Scottie Scheffler started the day with a two-shot lead, but he’s ending it one shot back at 9 under after a 1-over 71. For the first time since 2019 when the Tour went to Starting Strokes format, the No. 1 seed is not holding at least a share of the first-round lead.

Meanwhile, there’s a three-way tied at the top. Collin Morikawa shot 9-under 61, the lowest score of his Tour career, to move to 10 under. Also at that number is Keegan Bradley, who shot 7-under 63 and Viktor Hovland, who won last week’s BMW Championship. He shot 2-under 68 in the first round and rounds out the group tied for the lead.

Rory McIlroy, dealing with a back injury, carded an even-par 70 and is three shots behind.

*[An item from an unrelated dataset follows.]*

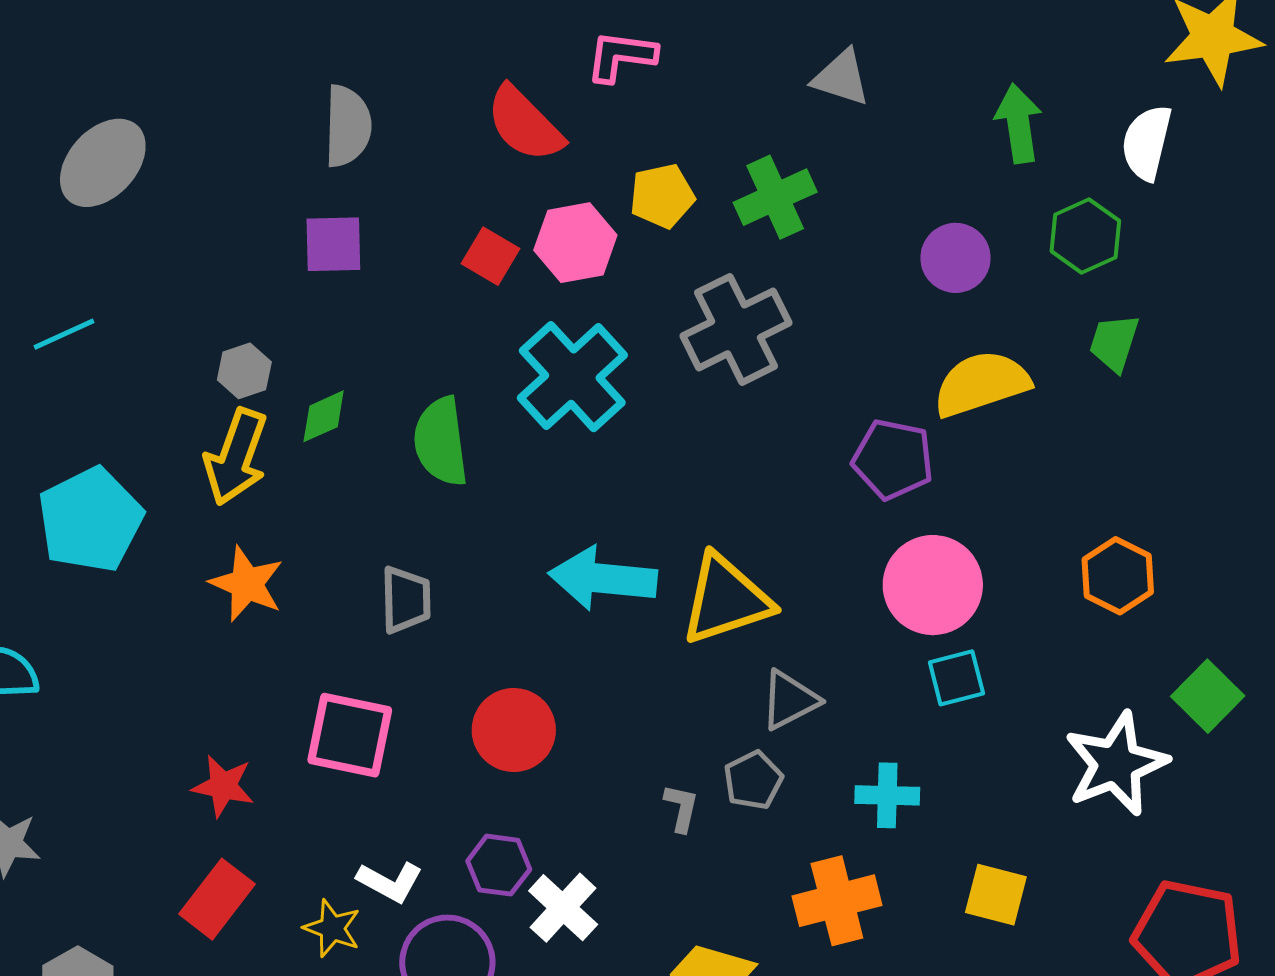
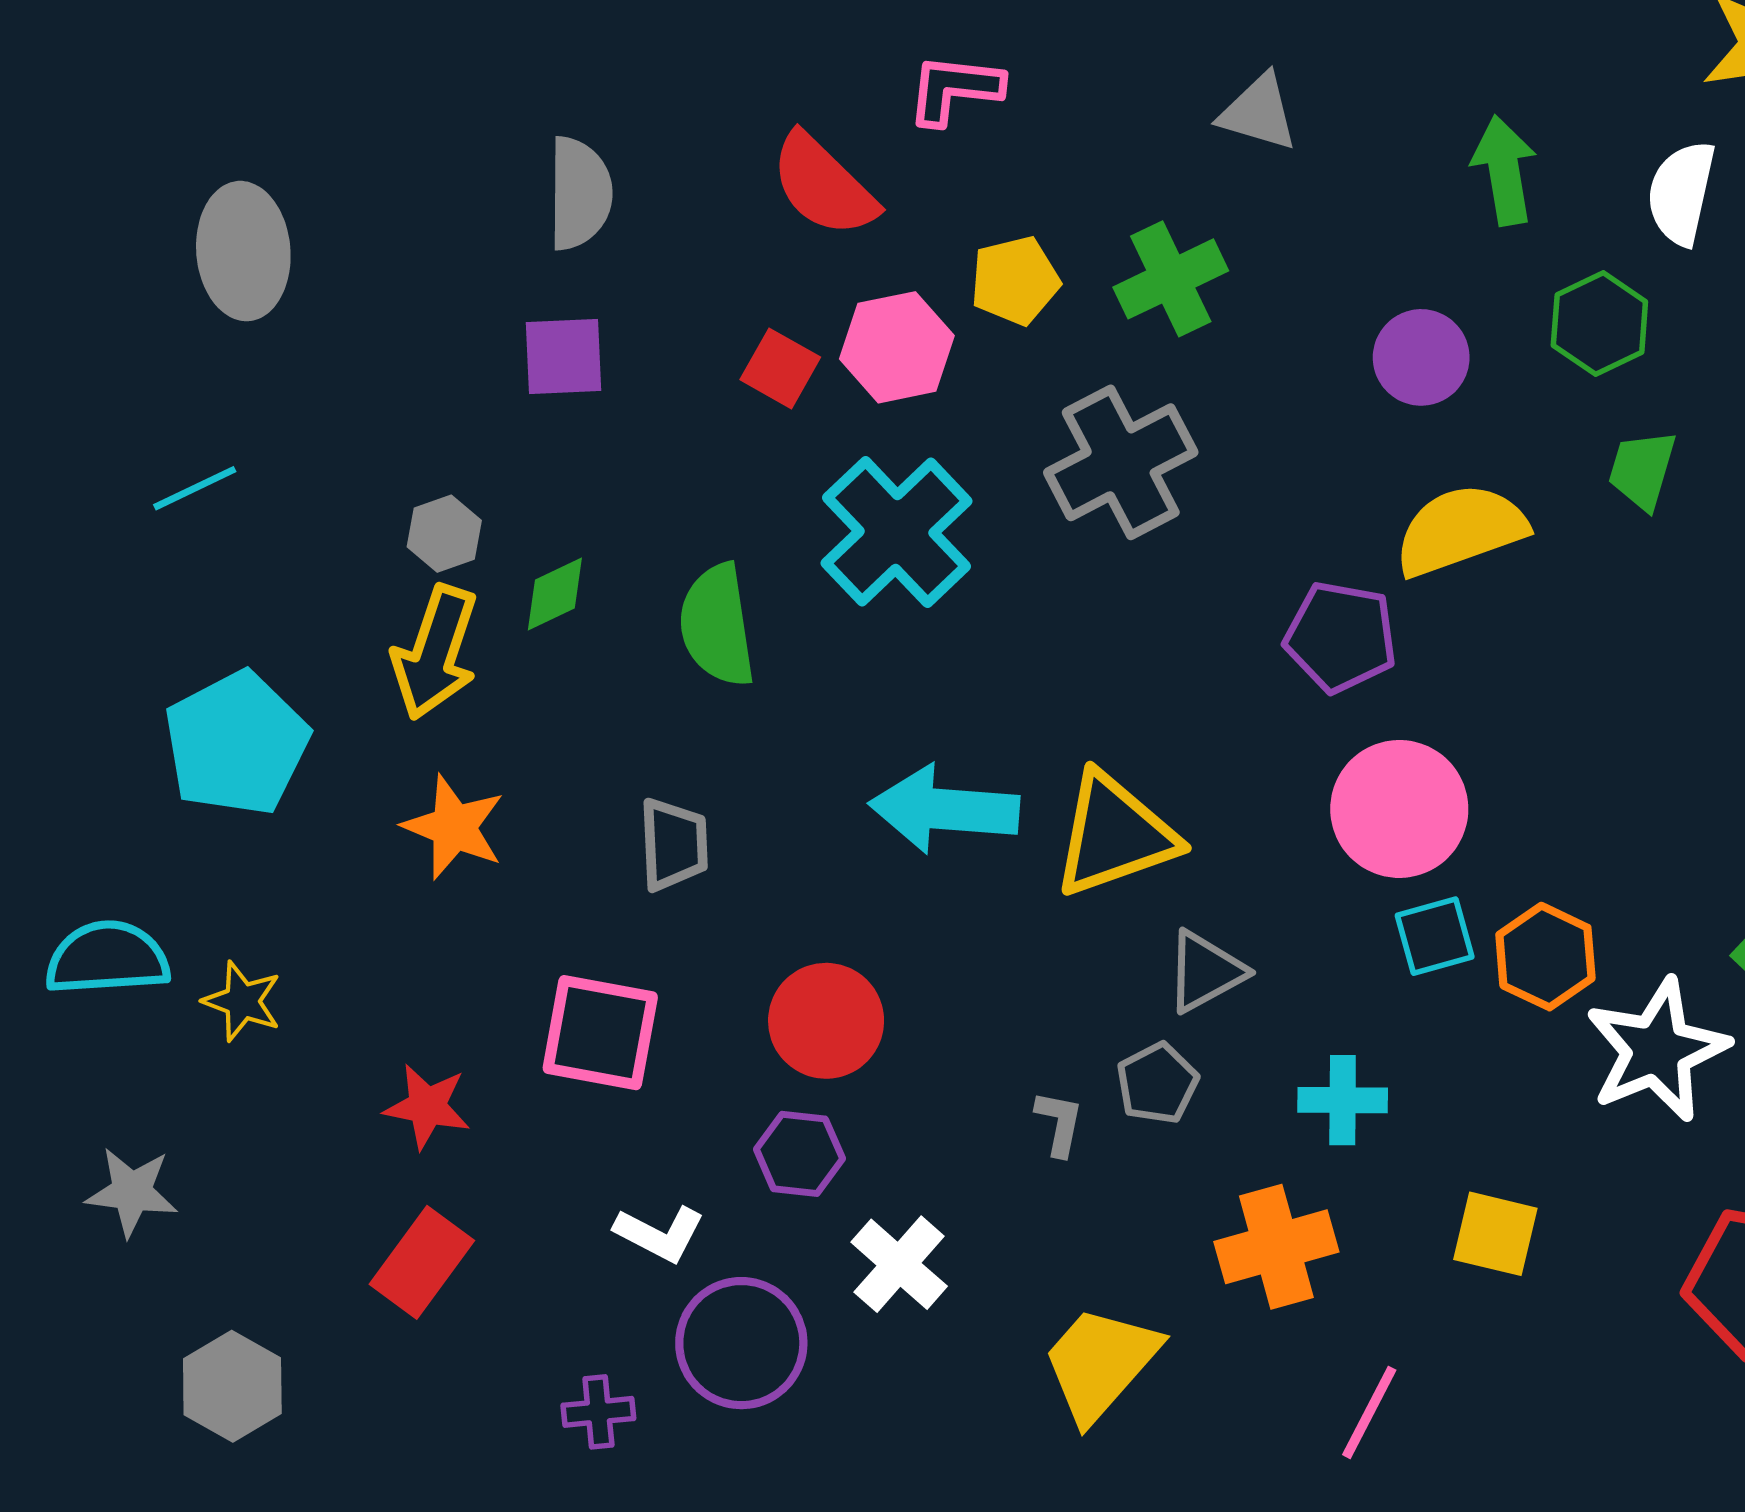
gray ellipse: (103, 163) -> (243, 251), turned -46
orange hexagon: (1118, 576) -> (1545, 957), moved
purple hexagon: (499, 865) -> (799, 1154), moved
yellow star: (332, 928) -> (242, 1001), moved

From tee times to TV and streaming info, here’s everything you need to know for the second round of the 2023 Tour Championship. All times Eastern.

Friday tee times

Tee time Players
11:26 a.m.
Nick Taylor, Emiliano Grillo
11:37 a.m.
Sungjae Im, Taylor Moore
11:48 a.m.
Tommy Fleetwood, Jordan Spieth
11:59 a.m.
Si Woo Kim, Tony Finau
12:10 p.m.
Lucas Glover, Corey Conners
12:21 p.m.
Sam Burns, Max Homa
12:32 p.m.
Sepp Straka, Jason Day
12:43 p.m.
Rickie Fowler, Patrick Cantlay
12:54 p.m.
Brian Harman, Tom Kim
1:05 p.m.
Xander Schauffele, Wyndham Clark
1:16 p.m.
Jon Rahm, Tyrrell Hatton
1:27 p.m.
Matt Fitzpatrick, Rory McIlroy
1:38 p.m.
Adam Schenk, Russell Henley
1:49 p.m.
Viktor Hovland, Scottie Scheffler
2 p.m.
Collin Morikawa, Keegan Bradley

How to watch

You can watch Golf Channel for free on fuboTV. ESPN+ is the exclusive home for PGA Tour Live streaming. All times Eastern.

Friday, August 25

TV

Golf Channel: 1-6 p.m.

Radio

SiriusXM: 12-6 p.m.

STREAM

ESPN+: 11:15 a.m.-6 p.m.
Peacock: 1-6 p.m.

Saturday, August 26

TV

Golf Channel: 1-3 p.m.
CBS: 3-7 p.m.

Radio

SiriusXM: 2-7 p.m.

STREAM

ESPN+: 12-7 p.m.
Peacock: 1-3 p.m.

Sunday, August 27

TV

Golf Channel: 12-1:30 p.m.
CBS: 1:30-6 p.m.

Radio

SiriusXM: 1-6 p.m.

STREAM

ESPN+: 11 a.m.-6 p.m.
Peacock: 12-1:30 p.m.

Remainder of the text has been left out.